Result of Norman Conquest on English Language of the time –

An important result of this Norman Conquest was the introduction of a large number of French words which are the bulk of English Vocabulary. Another result of the Norman Conquest was that the French scribes were given the task of writing in English.

These scribes didn’t know the traditional spellings. Thus, the phonetic character of English spelling in the Old English was lost. With the weakening of the Old English inflectional endings, the grammar of the Middle English period had become simplified.

Thus in its grammar, vocabulary and pronunciation of the words, Middle English was quite different from Old English.

Entry of new words into English Vocab

The Old English vocabulary was almost unmixed while the Middle English vocabulary was heterogeneous. Though the Scandinavian words had entered the spoken language during the late Old English period yet till the Middle English period no literature had been produced.

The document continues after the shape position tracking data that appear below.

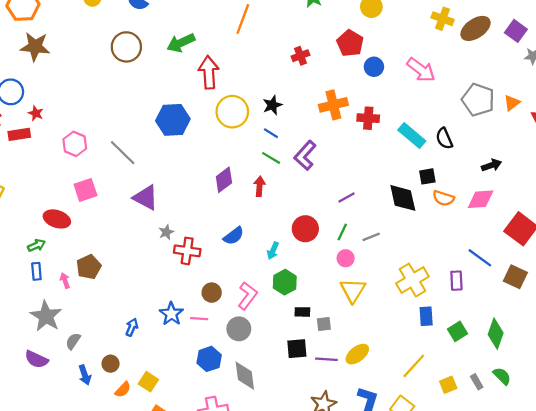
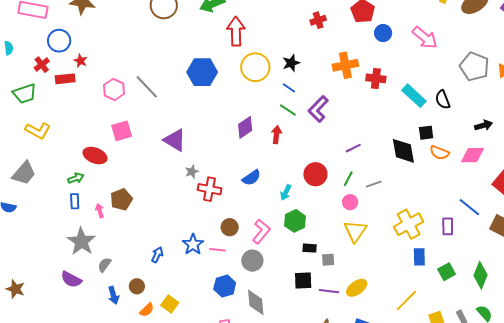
gray line: (123, 153) -> (147, 87), moved

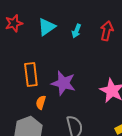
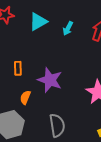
orange rectangle: (31, 74) -> (18, 68), size x0.6

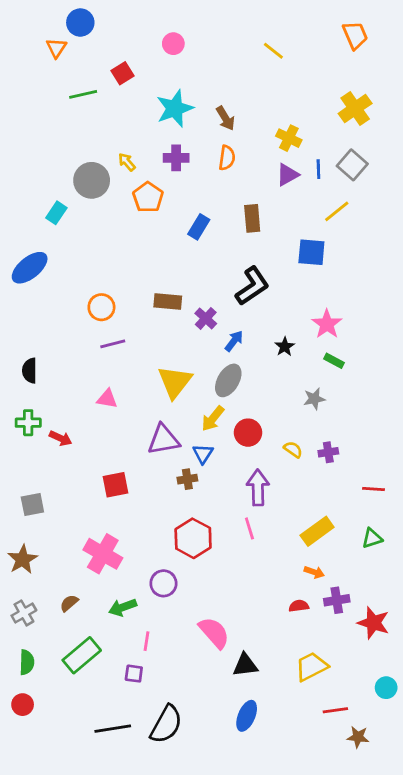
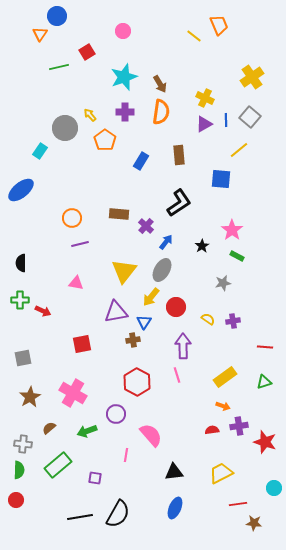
orange trapezoid: (355, 35) -> (219, 25), moved
orange semicircle: (227, 158) -> (161, 112), size x1.4
brown star: (23, 559) -> (30, 397), moved
gray cross: (24, 613) -> (23, 444), moved, turned 36
pink semicircle: (214, 633) -> (151, 435), moved
pink line: (147, 641) -> (126, 455), moved

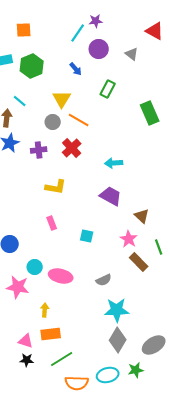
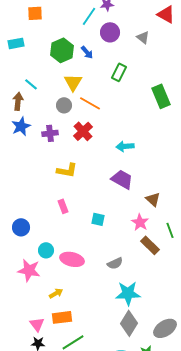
green hexagon: (32, 66) -> (62, 50), moved
yellow arrow: (45, 310) -> (56, 293), turned 56
pink triangle: (26, 341) -> (37, 324), turned 35

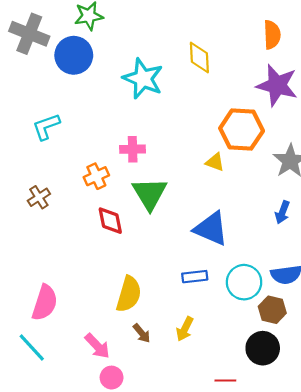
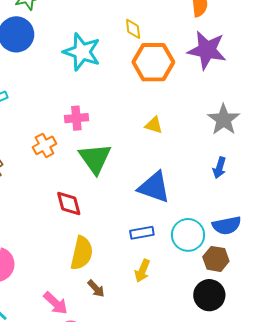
yellow diamond: (199, 58) -> (133, 29), size x0.7
orange hexagon: (242, 130) -> (153, 62), moved
red diamond: (110, 221) -> (69, 204), moved
yellow arrow: (185, 329) -> (142, 271), moved

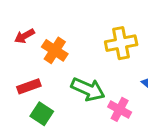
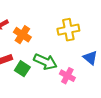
green square: (42, 114) -> (22, 69), moved

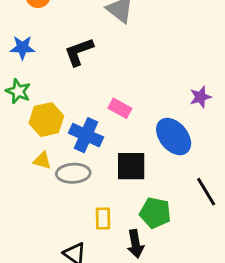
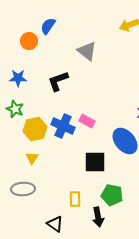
blue cross: (86, 135) -> (63, 126), moved
yellow triangle: (42, 161) -> (32, 158), turned 48
gray ellipse: (73, 173) -> (23, 189), moved

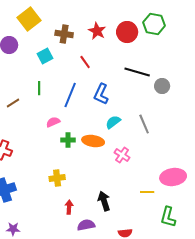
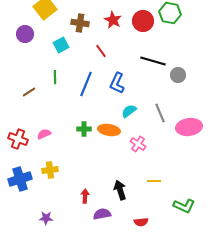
pink semicircle: (53, 122) -> (44, 134), moved
pink ellipse: (173, 177) -> (189, 127), moved
yellow cross: (57, 178) -> (50, 170), moved
yellow line: (147, 192) -> (154, 181), moved
green L-shape: (168, 217) -> (184, 206), turned -80
purple star: (13, 229) -> (46, 218), moved

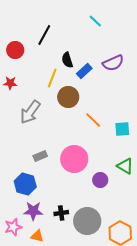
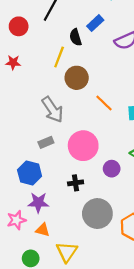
blue rectangle: (84, 71) -> (95, 23), moved
gray arrow: (30, 112) -> (53, 110), moved, turned -70
black cross: (61, 213) -> (76, 183), moved

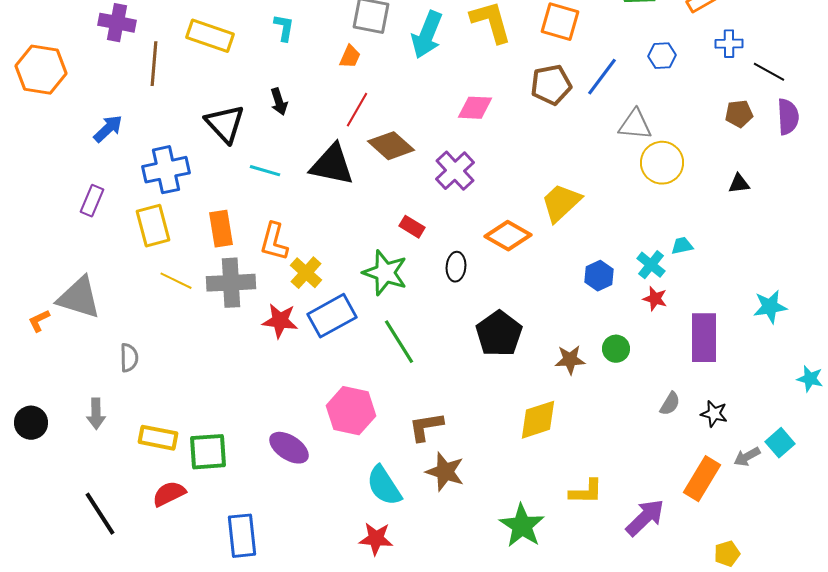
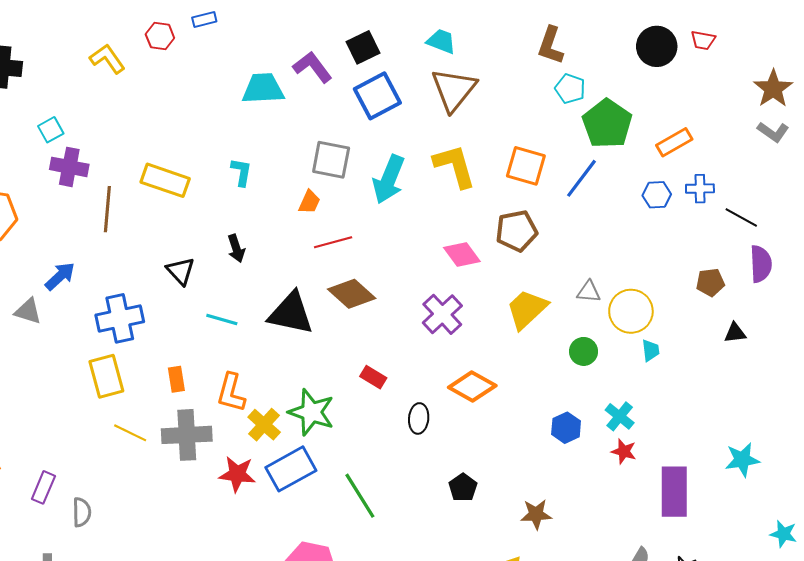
blue hexagon: (662, 56) -> (657, 195), moved
blue line: (602, 77) -> (581, 178), moved
pink diamond: (475, 108) -> (462, 255), moved, turned 51
red line: (357, 110) -> (333, 242), moved, turned 45
brown pentagon: (739, 114) -> (710, 282), moved
black triangle: (225, 124) -> (181, 271), size x0.7
gray triangle: (635, 125) -> (589, 292), moved, size x0.7
purple cross: (455, 171) -> (442, 314), moved
black triangle: (739, 184) -> (735, 333), moved
purple rectangle: (92, 201) -> (43, 487), moved
yellow trapezoid: (561, 203) -> (527, 309), moved
orange rectangle: (221, 229) -> (176, 379), size x0.7
cyan trapezoid: (682, 246) -> (651, 350), moved, turned 95
green star: (385, 273) -> (311, 412), moved
gray triangle: (79, 298) -> (28, 311), moved, size x0.6
black pentagon: (499, 334) -> (463, 487), size x0.6
green circle: (616, 349) -> (584, 351), moved

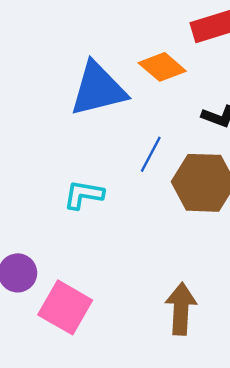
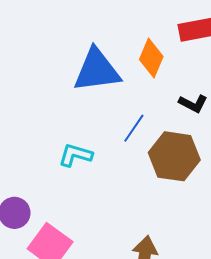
orange diamond: (162, 67) -> (151, 58), turned 66

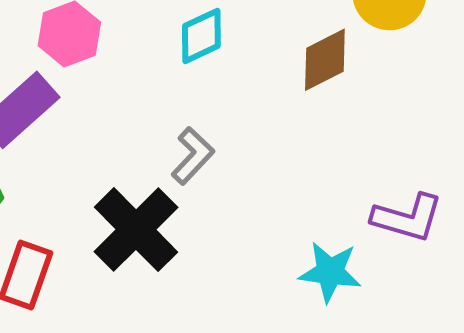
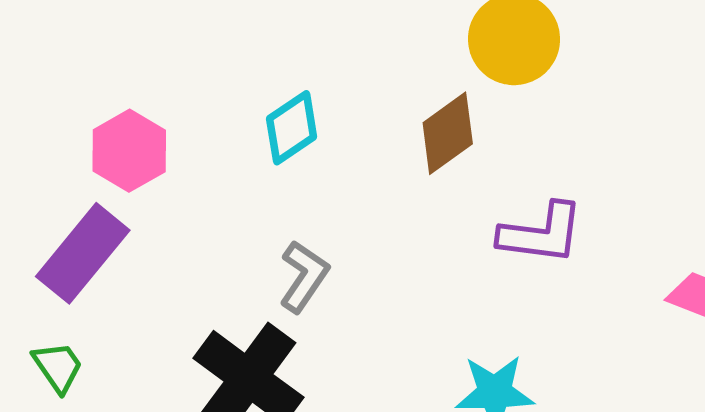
purple L-shape: (407, 218) -> (541, 233), moved

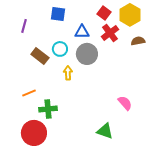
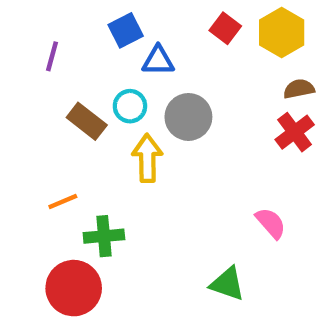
blue square: (58, 14) -> (126, 30), turned -35
blue triangle: (82, 32) -> (158, 61), moved
red cross: (110, 33) -> (295, 132), moved
yellow arrow: (68, 73) -> (147, 158), size x1.5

The French words came into the English vocabulary. They were related to the customs, ideas, art, literature and ways of the life of Normans. These words are poet, prose, poem, art, painting, beauty, image, palace, mansion etc.

Chief of them were related to government, warfare, law and church. Words like chaplain, charity, grace, miracle, army, navy, diplomacy, corps etc were borrowed from French.

There were also words from fashion, hunting, social life etc. In the words of Mario Pei in his book ” The Story of English ” – “As for vocabulary, the Norman Conquest acted like a bomb that smashed a dike and let loose a flood.”

Use of Scandinavian and Latin words –

Besides the large no of French words, a good number of Latin words were also introduced into the English language. These were mostly technical, legal terms. In important feature of the vocabulary of this period was the gradual decay of the words of Native origin which were used till the beginning of Middle English Period.

Some of them were driven out of use by their Scandinavian or French equivalents. The Middle English was heterogeneous because the words from the Scandinavian and Latin came in.

Changes in Middle English –

The Middle English period had witnessed the changes in the language of the period. There was a gradual decay and ultimate loss of the inflectional endings of the Old English. While the Old English had varied endings for the plurals, Middle English reduced them all to s or es.

The only exceptions were the irregular plurals which were few in number as in Modern English. Another significant feature of Middle English vocabulary was that the definite article as well as the adjectives were not declined. By the 14th century all English nouns came to be divided into masculine, feminine and neuter gender.

Removal of ambiguities –

Contact with the French resulted in the introduction of French usages in English. English now borrowed from French the device of forming the comparative and superlative degrees. The pronouns in Old English underwent many changes during the Middle English period. The ambiguities were removed by replacing the native pronouns by Scandinavian ones. These Scandinavian pronouns had become generally accepted by the 14th century.

Reason for the growth of Middle English –

It is known that Chaucer would write like Langland, Gower and Wycliffe in the dialect familiar to him. Moreover, Chaucer and Wycliffe were followed by a school of imitators not only in Britain but also in Scotland.

Caxton’s printing press accelerated the pace of its development. In the Tudor times, the Bible and the Prayer Book written in the dialect of Chaucer and Wycliffe afforded force and momentum to the growth of English.

Conclusion –

It is true that complete uniformity was not yet attained. The process of standardization was not only set afoot by it but also got greatly quickened resulting in a fair standard of uniformity.